Cette femme était belle comme le jour. Je ne crois pas que jamais il ait existé une femme aussi jolie que celle-là. Ce n’est pas moi seulement qui l’atteste ; elle a laissé une réputation de beauté qui n’est pas encore oubliée dans le pays. Elle était d’une taille assez élevée, svelte, et remarquable par l’aisance de ses mouvements. Elle était blanche avec des yeux noirs et des cheveux d’ébène. Ses regards et son sourire avaient une expression de bonté et de finesse dont le mélange était incompréhensible ; il semblait que le ciel lui eût donné deux âmes, une toute d’intelligence, une toute de sentiment.

Elle était naturellement gaie et brave ; c’était un ange que les chagrins de l’humanité n’avaient pas encore osé toucher. Rien ne l’avait fait souffrir, rien ne lui avait appris la méfiance et l’effroi. C’était donc là la première souffrance de sa vie, et c’était moi, brute, qui la lui inspirais. Je la prenais pour une bohémienne, et c’était un ange de pureté.

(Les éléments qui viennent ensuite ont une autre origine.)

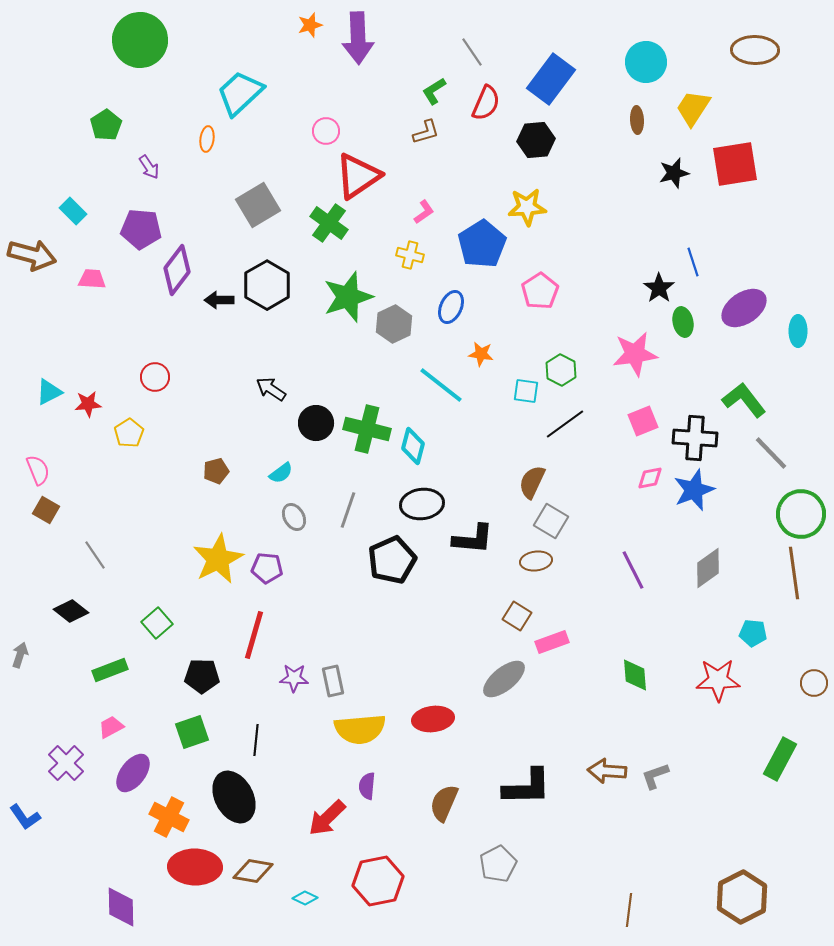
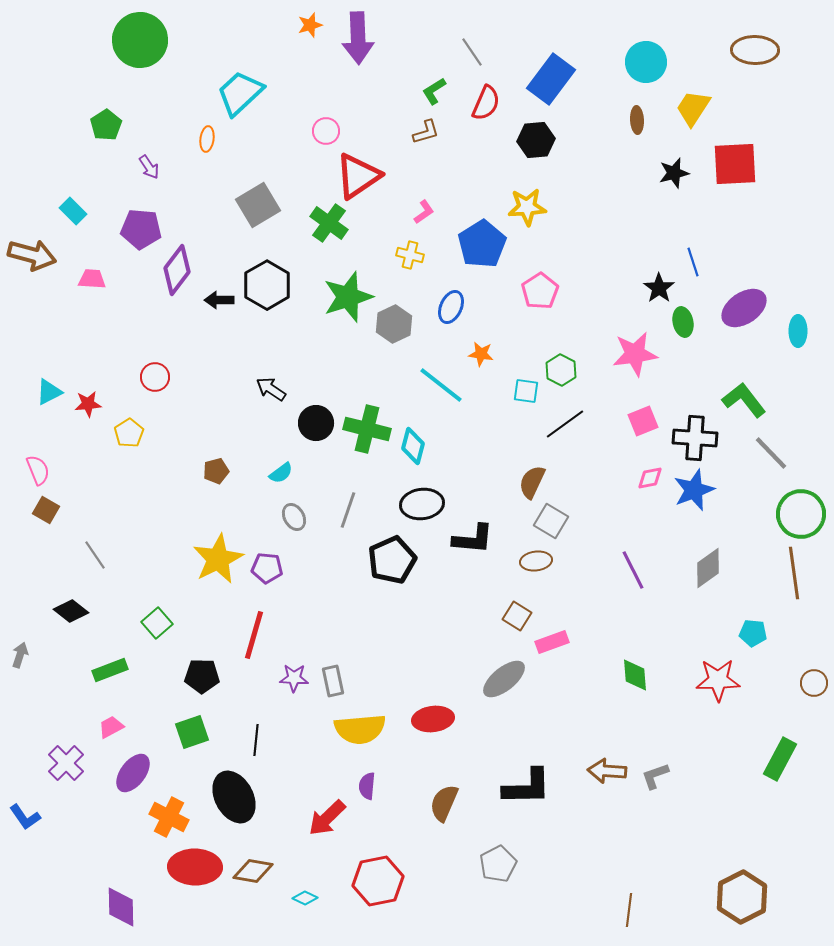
red square at (735, 164): rotated 6 degrees clockwise
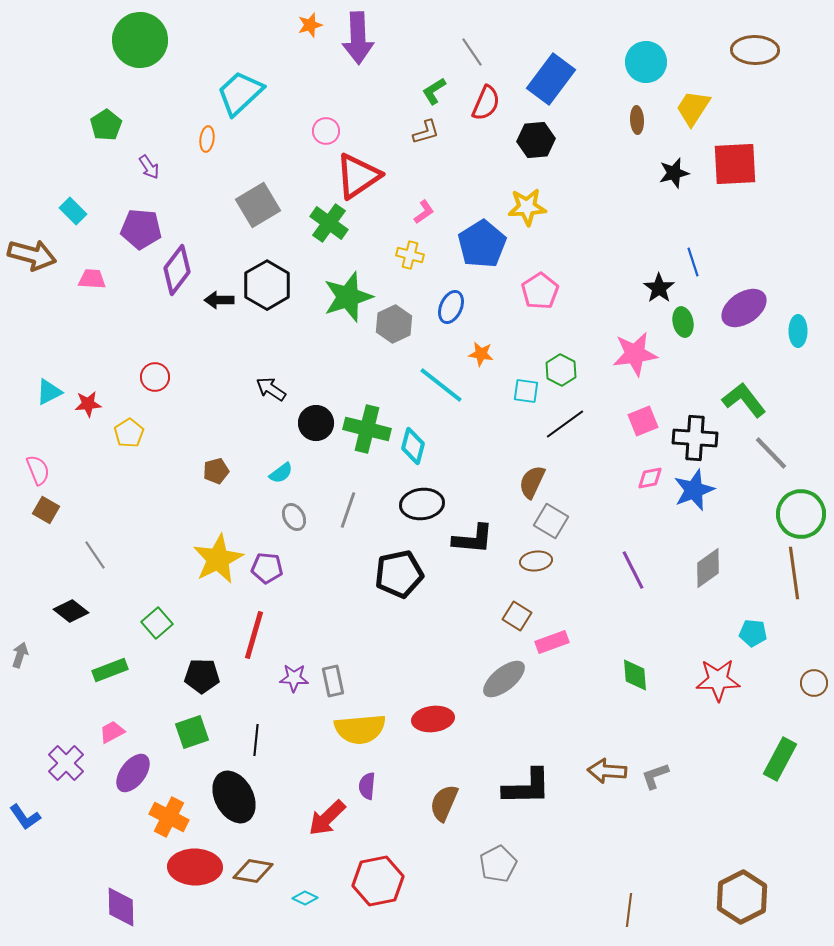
black pentagon at (392, 560): moved 7 px right, 14 px down; rotated 12 degrees clockwise
pink trapezoid at (111, 727): moved 1 px right, 5 px down
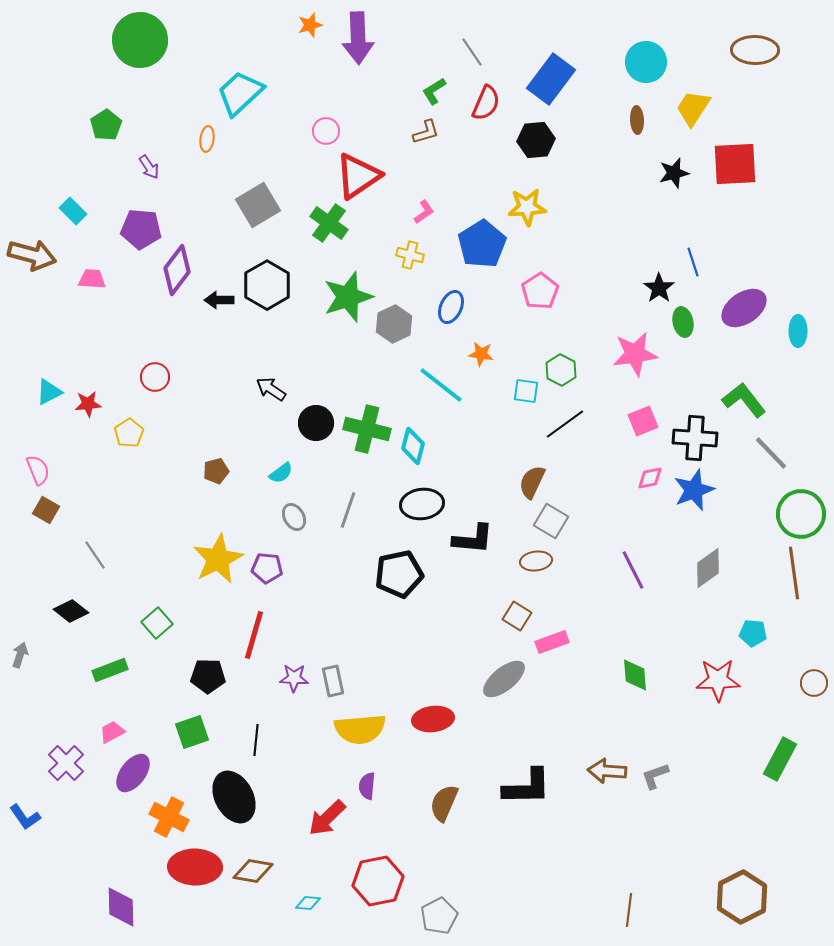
black pentagon at (202, 676): moved 6 px right
gray pentagon at (498, 864): moved 59 px left, 52 px down
cyan diamond at (305, 898): moved 3 px right, 5 px down; rotated 20 degrees counterclockwise
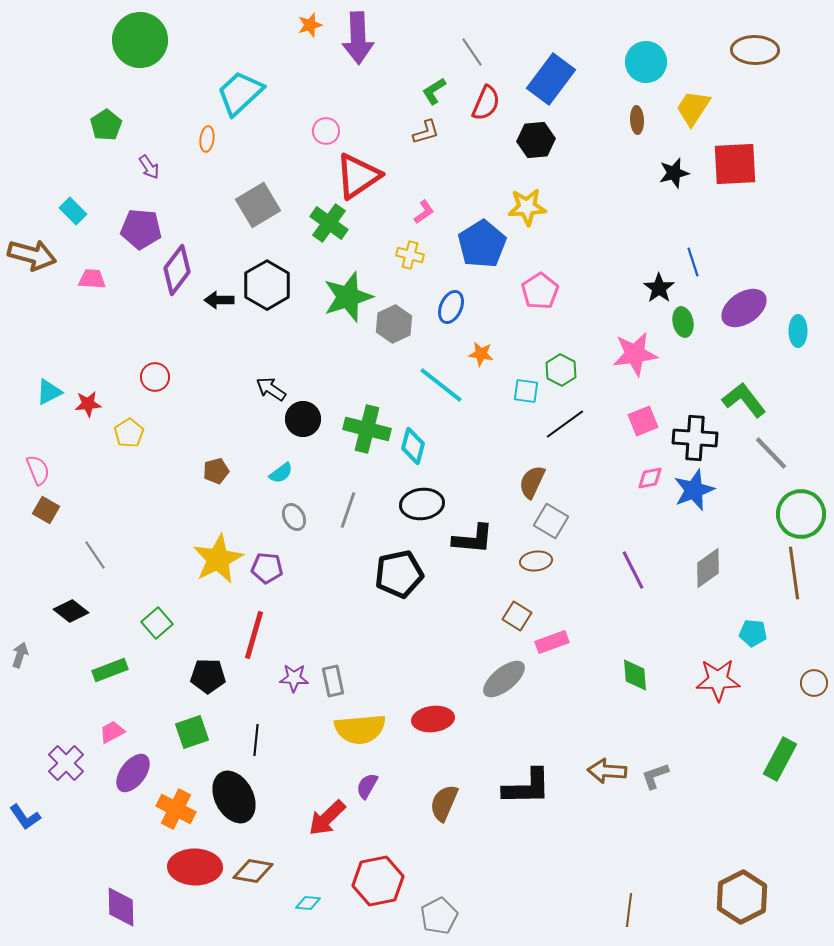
black circle at (316, 423): moved 13 px left, 4 px up
purple semicircle at (367, 786): rotated 24 degrees clockwise
orange cross at (169, 817): moved 7 px right, 8 px up
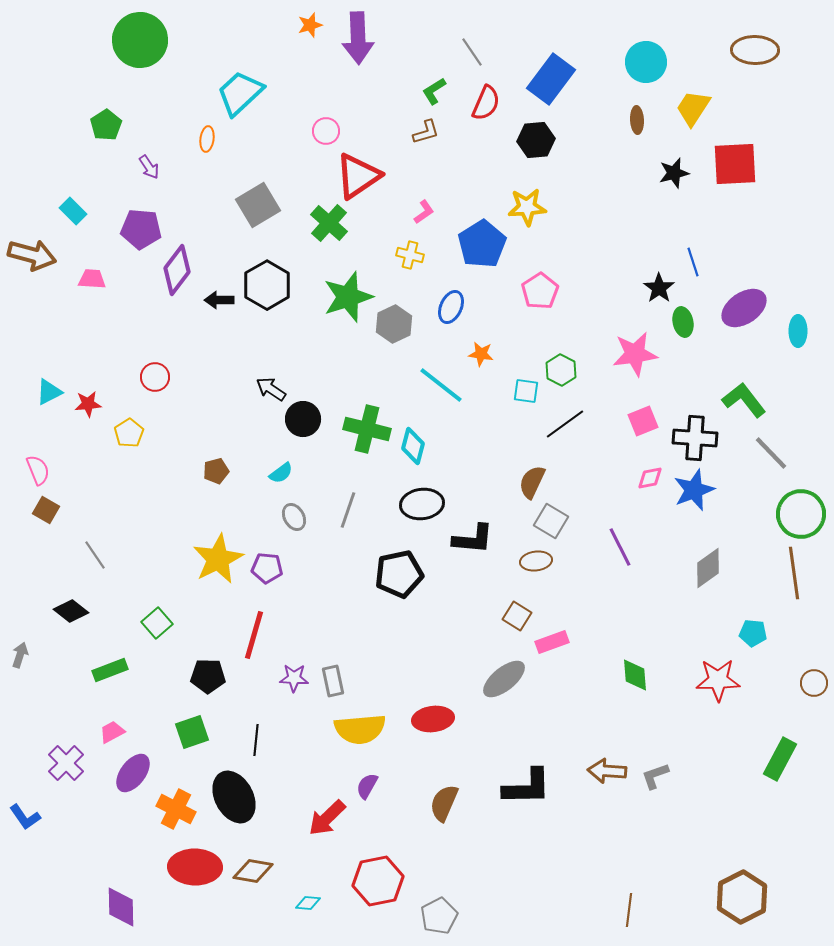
green cross at (329, 223): rotated 6 degrees clockwise
purple line at (633, 570): moved 13 px left, 23 px up
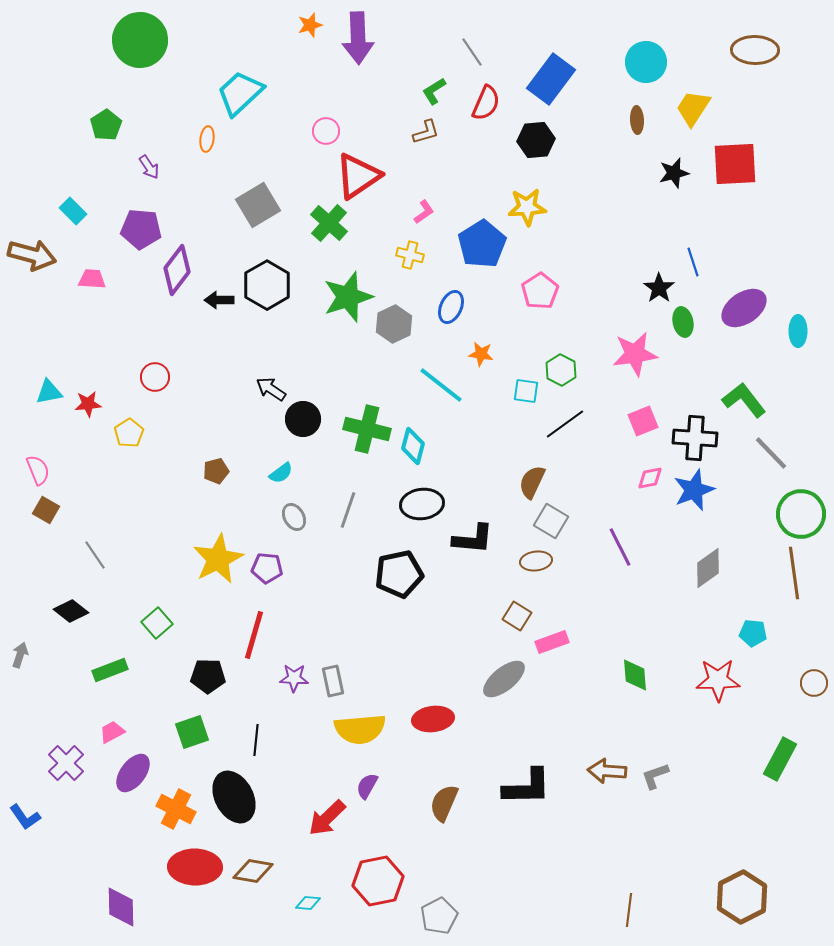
cyan triangle at (49, 392): rotated 16 degrees clockwise
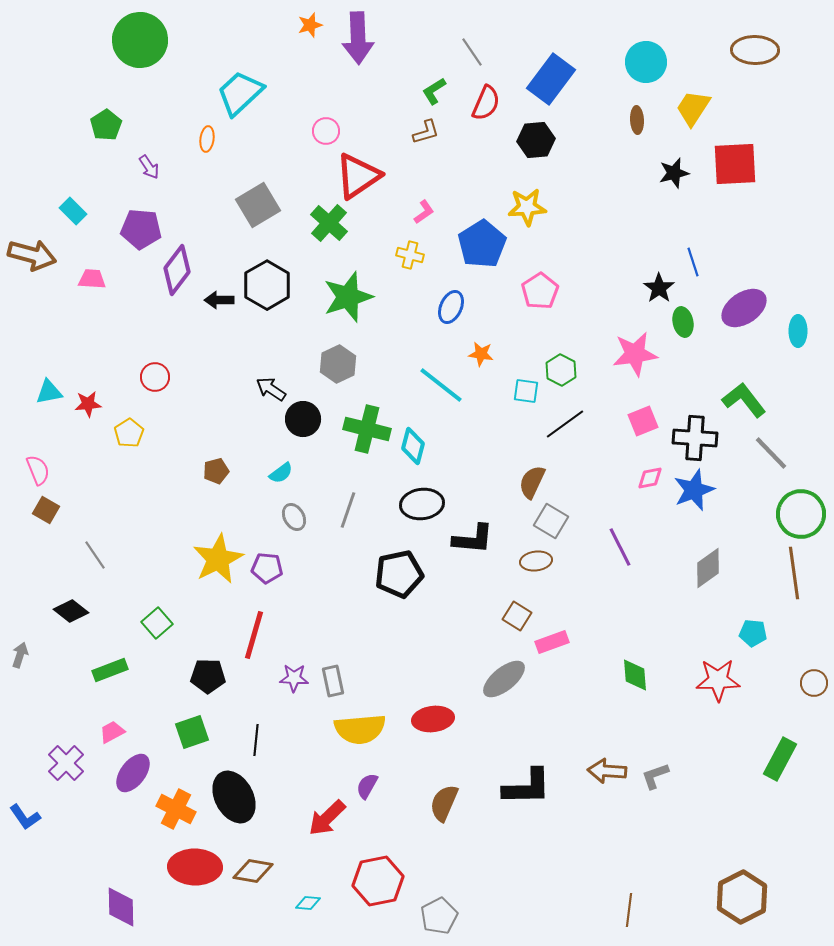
gray hexagon at (394, 324): moved 56 px left, 40 px down
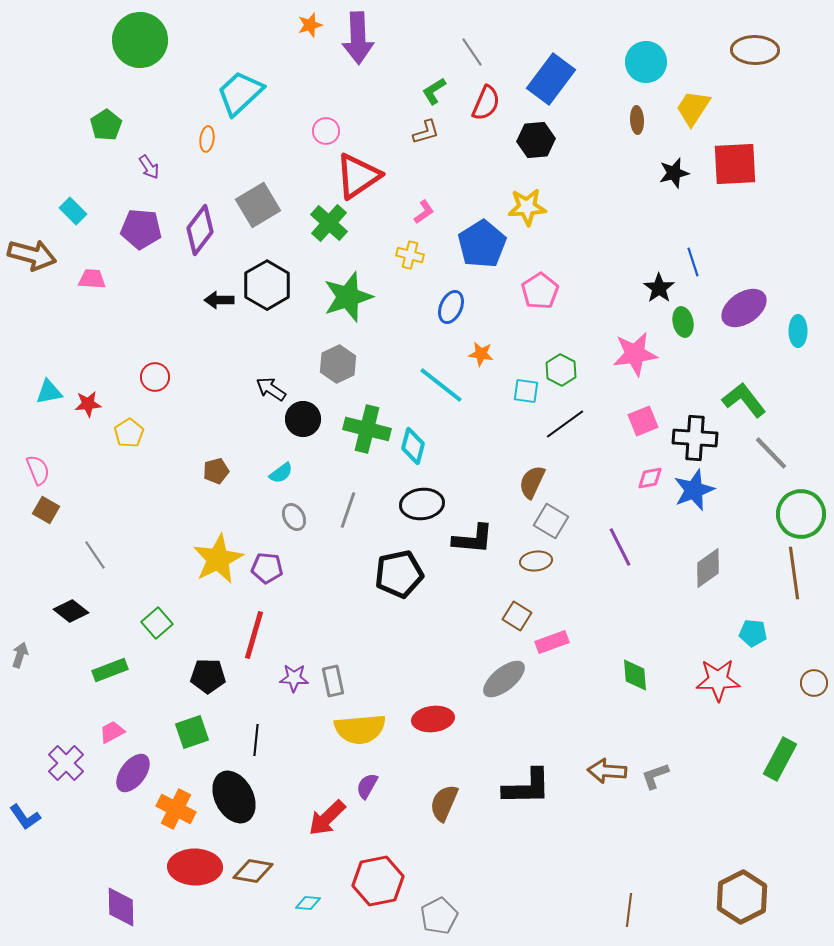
purple diamond at (177, 270): moved 23 px right, 40 px up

C’était ma jeune tante à la mode de Bretagne, Edmée de Mauprat, fille de M. Hubert, mon grand-oncle (à la mode de Bretagne aussi), qu’on appelait le chevalier, et qui s’était fait relever de l’ordre de Malte pour se marier dans un âge déjà mûr ; car ma tante et moi nous étions du même âge. Nous avions dix-sept ans tous deux, à quelques mois de différence ; et ce fut là notre première entrevue. Celle que j’aurais dû protéger au péril de ma vie envers et contre tous, était là, devant moi, palpitante et consternée comme une victime devant le bourreau.

Elle fit un grand effort, et s’approchant de moi, qui marchais avec préoccupation dans la salle, elle se nomma et ajouta : « Il est impossible que vous soyez un infâme comme tous ces brigands que je viens de voir et dont je sais la vie infernale. Vous êtes jeune ; votre mère était bonne et sage. Mon père voulait vous élever et vous adopter. Encore aujourd’hui il regrette de ne pouvoir vous tirer de l’abîme où vous êtes plongé. N’avez-vous pas reçu plusieurs messages de sa part ? Bernard, vous êtes mon proche parent, songez aux liens du sang ; pourquoi voulez-vous m’insulter ? Veut-on m’assassiner ici ou me donner la torture ? Pourquoi m’a-t-on trompée en me disant que j’étais à Rochemaure ? Pourquoi s’est-on retiré d’un air de mystère ? Que prépare-t-on ? que se passe-t-il ? » La parole expira sur ses lèvres ; un coup de fusil venait de se faire entendre au dehors. Une décharge de la coulevrine y répondit, et la trompe d’alarme ébranla de sons lugubres les tristes murailles du donjon. Mademoiselle de Mauprat retomba sur sa chaise. Je restai immobile, ne sachant si c’était là une nouvelle scène de comédie imaginée pour se divertir de moi, et décidé à ne point me mettre en peine de cette alarme jusqu’à ce que j’eusse la preuve certaine qu’elle n’était pas simulée.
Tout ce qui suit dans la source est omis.